*** Records provided

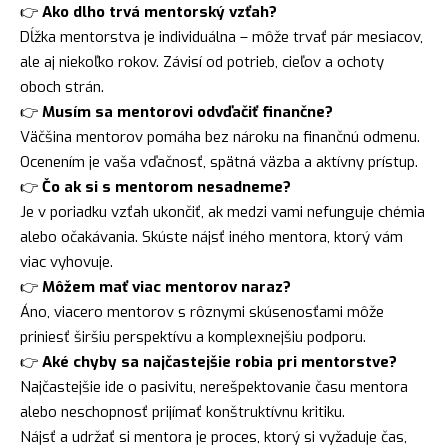
👉
Ako dlho trvá mentorský vzťah?
Dĺžka mentorstva je individuálna – môže trvať pár mesiacov,
ale aj niekoľko rokov. Závisí od potrieb, cieľov a ochoty
oboch strán.
👉
Musím sa mentorovi odvďačiť finančne?
Väčšina mentorov pomáha bez nároku na finančnú odmenu.
Ocenením je vaša vďačnosť, spätná väzba a aktívny prístup.
👉
Čo ak si s mentorom nesadneme?
Je v poriadku vzťah ukončiť, ak medzi vami nefunguje chémia
alebo očakávania. Skúste nájsť iného mentora, ktorý vám
viac vyhovuje.
👉
Môžem mať viac mentorov naraz?
Áno, viacero mentorov s rôznymi skúsenosťami môže
priniesť širšiu perspektívu a komplexnejšiu podporu.
👉
Aké chyby sa najčastejšie robia pri mentorstve?
Najčastejšie ide o pasivitu, nerešpektovanie času mentora
alebo neschopnosť prijímať konštruktívnu kritiku.
Nájsť a udržať si mentora je proces, ktorý si vyžaduje čas,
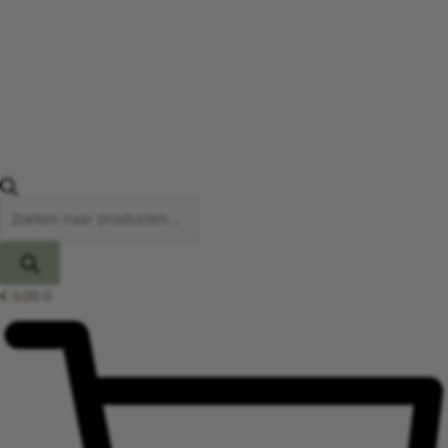
€
0,00
0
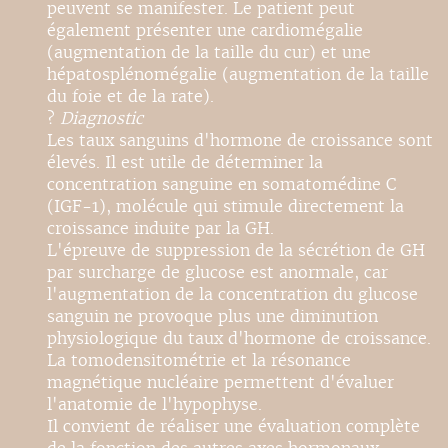
peuvent se manifester. Le patient peut
également présenter une cardiomégalie
(augmentation de la taille du cur) et une
hépatosplénomégalie (augmentation de la taille
du foie et de la rate).
?
Diagnostic
Les taux sanguins d'hormone de croissance sont
élevés. Il est utile de déterminer la
concentration sanguine en somatomédine C
(IGF-1), molécule qui stimule directement la
croissance induite par la GH.
L'épreuve de suppression de la sécrétion de GH
par surcharge de glucose est anormale, car
l'augmentation de la concentration du glucose
sanguin ne provoque plus une diminution
physiologique du taux d'hormone de croissance.
La tomodensitométrie et la résonance
magnétique nucléaire permettent d'évaluer
l'anatomie de l'hypophyse.
Il convient de réaliser une évaluation complète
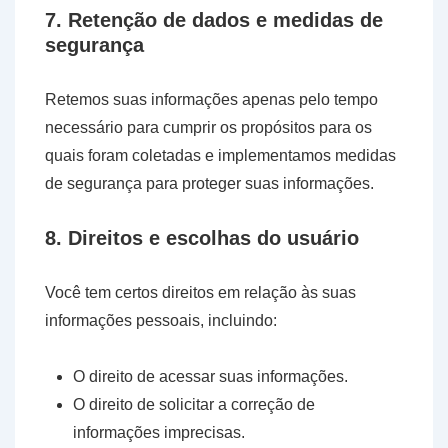
7. Retenção de dados e medidas de
segurança
Retemos suas informações apenas pelo tempo
necessário para cumprir os propósitos para os
quais foram coletadas e implementamos medidas
de segurança para proteger suas informações.
8. Direitos e escolhas do usuário
Você tem certos direitos em relação às suas
informações pessoais, incluindo:
O direito de acessar suas informações.
O direito de solicitar a correção de
informações imprecisas.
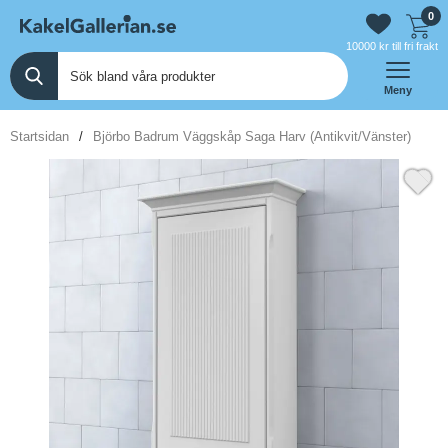
0
10000 kr till fri frakt
Meny
Startsidan
Björbo Badrum Väggskåp Saga Harv (Antikvit/Vänster)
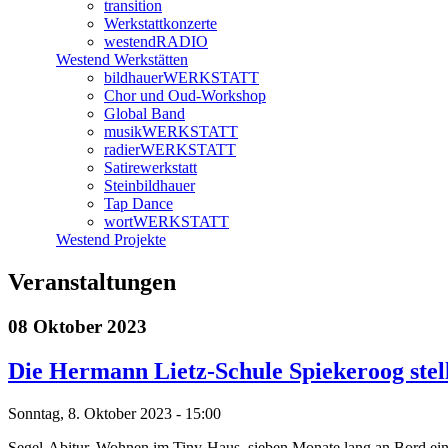
transition
Werkstattkonzerte
westendRADIO
Westend Werkstätten
bildhauerWERKSTATT
Chor und Oud-Workshop
Global Band
musikWERKSTATT
radierWERKSTATT
Satirewerkstatt
Steinbildhauer
Tap Dance
wortWERKSTATT
Westend Projekte
Veranstaltungen
08 Oktober 2023
Die Hermann Lietz-Schule Spiekeroog stellt
Sonntag, 8. Oktober 2023 - 15:00
Segel-Abitur, Wohnen im Tiny-Haus, sieben Monate lang an Bord eine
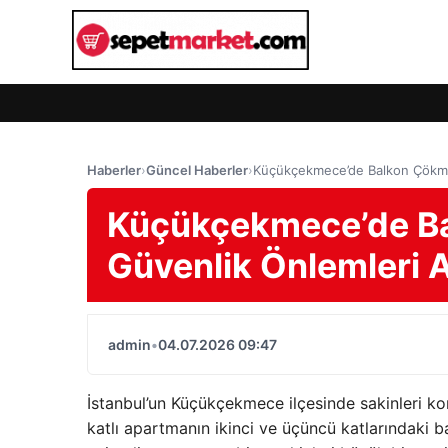
Haberler
›
Güncel Haberler
›
Küçükçekmece’de Balkon Çökmel
Küçükçekmece’de Ba
Güvenlik Önlemleri A
admin
•
04.07.2026 09:47
İstanbul’un Küçükçekmece ilçesinde sakinleri ko
katlı apartmanın ikinci ve üçüncü katlarındaki 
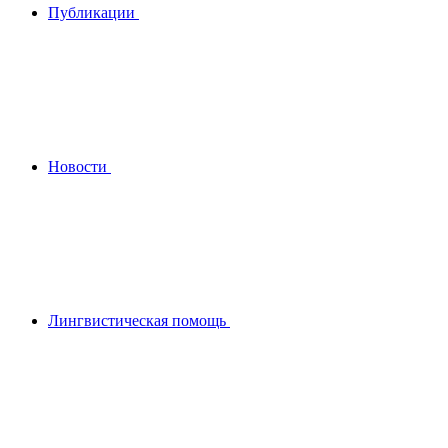
Публикации
Новости
Лингвистическая помощь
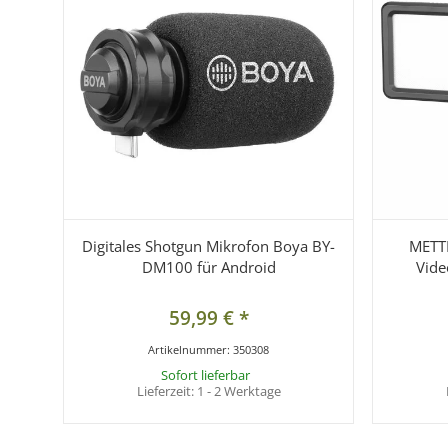
Digitales Shotgun Mikrofon Boya BY-
METTL
DM100 für Android
Vide
59,99 €
*
Artikelnummer:
350308
Sofort lieferbar
Lieferzeit:
1 - 2 Werktage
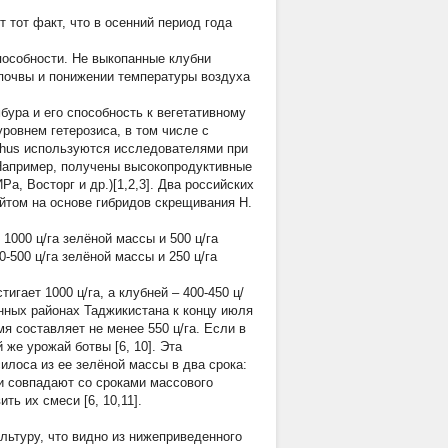
 тот факт, что в осенний период года
способности. Не выкопанные клубни
 почвы и понижении температуры воздуха
ура и его способность к вегетативному
овнем гетерозиса, в том числе с
nthus используются исследователями при
 Например, получены высокопродуктивные
а, Восторг и др.)[1,2,3]. Два российских
ойтом на основе гибридов скрещивания
H.
000 ц/га зелёной массы и 500 ц/га
-500 ц/га зелёной массы и 250 ц/га
гает 1000 ц/га, а клубней – 400-450 ц/
линных районах Таджикистана к концу июля
я составляет не менее 550 ц/га. Если в
 же урожай ботвы [6, 10]. Эта
илоса из ее зелёной массы в два срока:
и совпадают со сроками массового
ть их смеси [6, 10,11].
льтуру, что видно из нижеприведенного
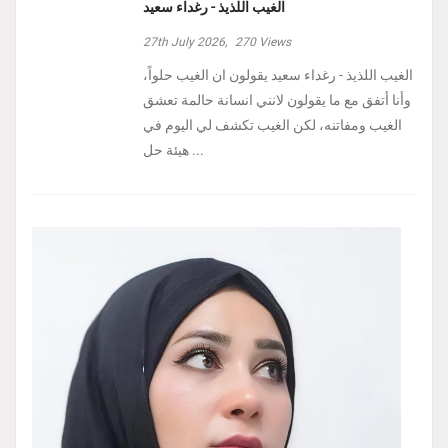
الغيب اللذيذ - رغداء سعيد
27th July 2026,
270
Views
الغيب اللذيذ - رغداء سعيد يقولون ان الغيب حلواً،
وأنا أتفق مع ما يقولون لانني انسانة حالمة تعشق
الغيب ومفاتنه، لكن الغيب تكشف لي اليوم في
هيئة حل ...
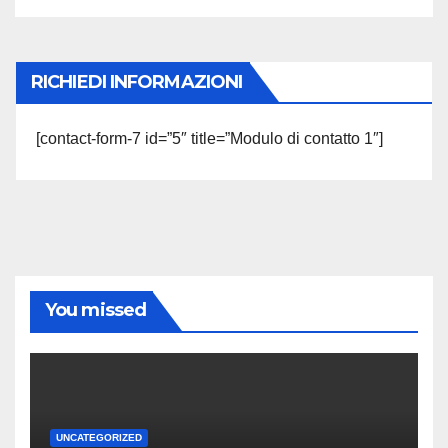
RICHIEDI INFORMAZIONI
[contact-form-7 id=”5″ title=”Modulo di contatto 1″]
You missed
UNCATEGORIZED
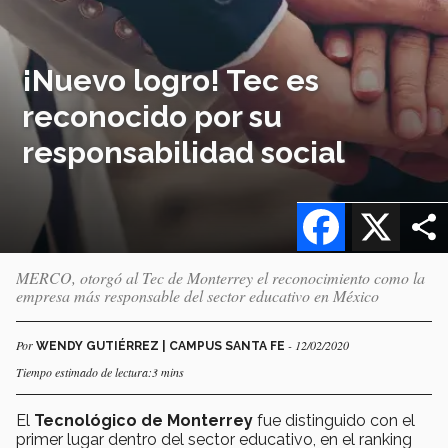
¡Nuevo logro! Tec es
reconocido por su
responsabilidad social
Facebook
X
MERCO, otorgó al Tec de Monterrey el reconocimiento como la
empresa más responsable del sector educativo en México
Por
- 12/02/2020
WENDY GUTIÉRREZ | CAMPUS SANTA FE
Tiempo estimado de lectura:3 mins
El
Tecnológico de Monterrey
fue distinguido con el
primer lugar dentro del sector educativo, en el ranking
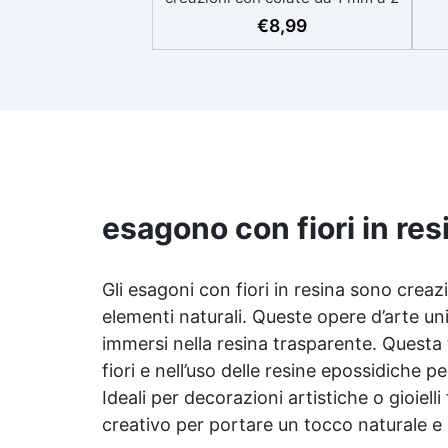
eso
cm Resistente ai graffi e ai raggi
€
8,99
UV, garantendo opere durature,
vibranti e senza ingiallimenti nel
ing
tempo Bassa viscosità e formula
all
anti-bolle per risultati
v
impeccabili, perfetti per colate di
d'
stampi e inglobamenti
Sic
Certificata Atossica post catalisi
per contatto con la pelle, BPA
free e VoC Free
esagono con fiori in res
Gli esagoni con fiori in resina sono cre
elementi naturali. Queste opere d’arte uni
immersi nella
resina trasparente
. Questa
fiori e nell’uso delle resine epossidiche p
Ideali per decorazioni artistiche o gioiell
creativo per portare un tocco naturale e u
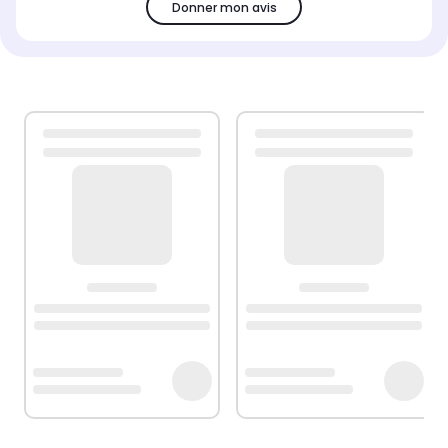
Donner mon avis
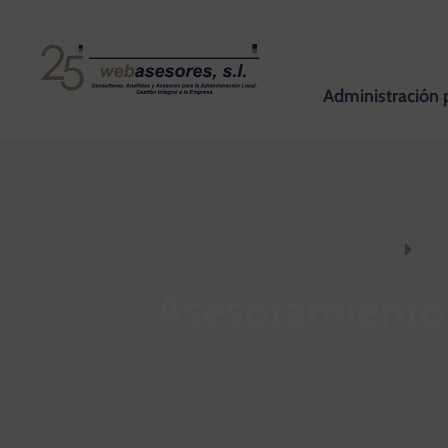
Administración 
Empresas y autónomos
As
Asesoramiento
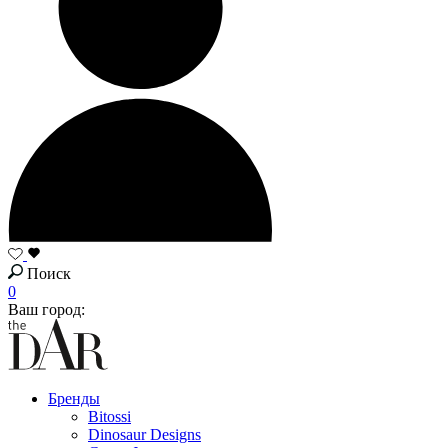
Поиск
0
Ваш город:
Бренды
Bitossi
Dinosaur Designs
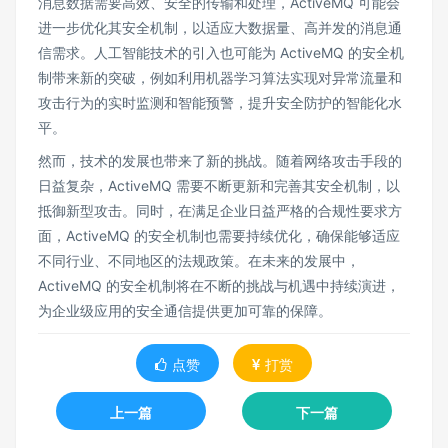
消息数据需要高效、安全的传输和处理，ActiveMQ 可能会
进一步优化其安全机制，以适应大数据量、高并发的消息通
信需求。人工智能技术的引入也可能为 ActiveMQ 的安全机
制带来新的突破，例如利用机器学习算法实现对异常流量和
攻击行为的实时监测和智能预警，提升安全防护的智能化水
平。
然而，技术的发展也带来了新的挑战。随着网络攻击手段的
日益复杂，ActiveMQ 需要不断更新和完善其安全机制，以
抵御新型攻击。同时，在满足企业日益严格的合规性要求方
面，ActiveMQ 的安全机制也需要持续优化，确保能够适应
不同行业、不同地区的法规政策。在未来的发展中，
ActiveMQ 的安全机制将在不断的挑战与机遇中持续演进，
为企业级应用的安全通信提供更加可靠的保障。
点赞
打赏
上一篇
下一篇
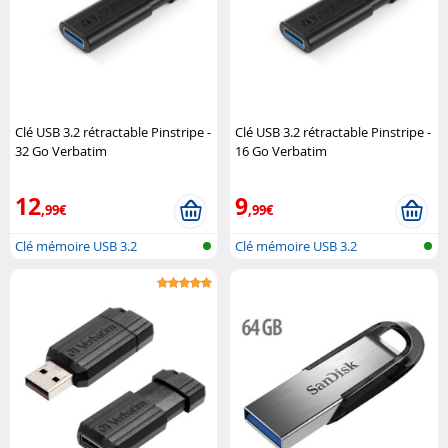
Clé USB 3.2 rétractable Pinstripe -
Clé USB 3.2 rétractable Pinstripe -
32 Go Verbatim
16 Go Verbatim
12
9
,99€
,99€
Clé mémoire USB 3.2
Clé mémoire USB 3.2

******

[Brief] Write down exactly what the lines above say, from the line holding "musikWERKSTATT" through the line holding "reconocido por su", and nothing more. Do not copy the pictures.

[Answer to this task]
musikWERKSTATT
radierWERKSTATT
Satirewerkstatt
Steinbildhauer
Tap Dance
wortWERKSTATT
Westend Projekte
Veranstaltungen
08 Oktober 2023
Die Hermann Lietz-Schule Spiekeroog stellt
Sonntag, 8. Oktober 2023 - 15:00
Segel-Abitur, Wohnen im Tiny-Haus, sieben Monate lang an Bord eine
Haberler
›
Güncel Haberler
›
Küçükçekmece’de Balkon Çökmel
Küçükçekmece’de Ba
Güvenlik Önlemleri A
admin
•
04.07.2026 09:47
İstanbul’un Küçükçekmece ilçesinde sakinleri ko
katlı apartmanın ikinci ve üçüncü katlarındaki 
Публикации
Новости
Лингвистическая помощь
Digitales Shotgun Mikrofon Boya BY-
METTL
DM100 für Android
Vide
59,99 €
*
Artikelnummer:
350308
Sofort lieferbar
Lieferzeit:
1 - 2 Werktage
 тот факт, что в осенний период года
способности. Не выкопанные клубни
 почвы и понижении температуры воздуха
ура и его способность к вегетативному
овнем гетерозиса, в том числе с
nthus используются исследователями при
 Например, получены высокопродуктивные
а, Восторг и др.)[1,2,3]. Два российских
ойтом на основе гибридов скрещивания
H.
000 ц/га зелёной массы и 500 ц/га
-500 ц/га зелёной массы и 250 ц/га
гает 1000 ц/га, а клубней – 400-450 ц/
линных районах Таджикистана к концу июля
я составляет не менее 550 ц/га. Если в
 же урожай ботвы [6, 10]. Эта
илоса из ее зелёной массы в два срока:
и совпадают со сроками массового
ть их смеси [6, 10,11].
льтуру, что видно из нижеприведенного
الغيب اللذيذ - رغداء سعيد
27th July 2026,
270
Views
الغيب اللذيذ - رغداء سعيد يقولون ان الغيب حلواً،
وأنا أتفق مع ما يقولون لانني انسانة حالمة تعشق
الغيب ومفاتنه، لكن الغيب تكشف لي اليوم في
هيئة حل ...
RICHIEDI INFORMAZIONI
[contact-form-7 id=”5″ title=”Modulo di contatto 1″]
You missed
UNCATEGORIZED
¡Nuevo logro! Tec es
reconocido por su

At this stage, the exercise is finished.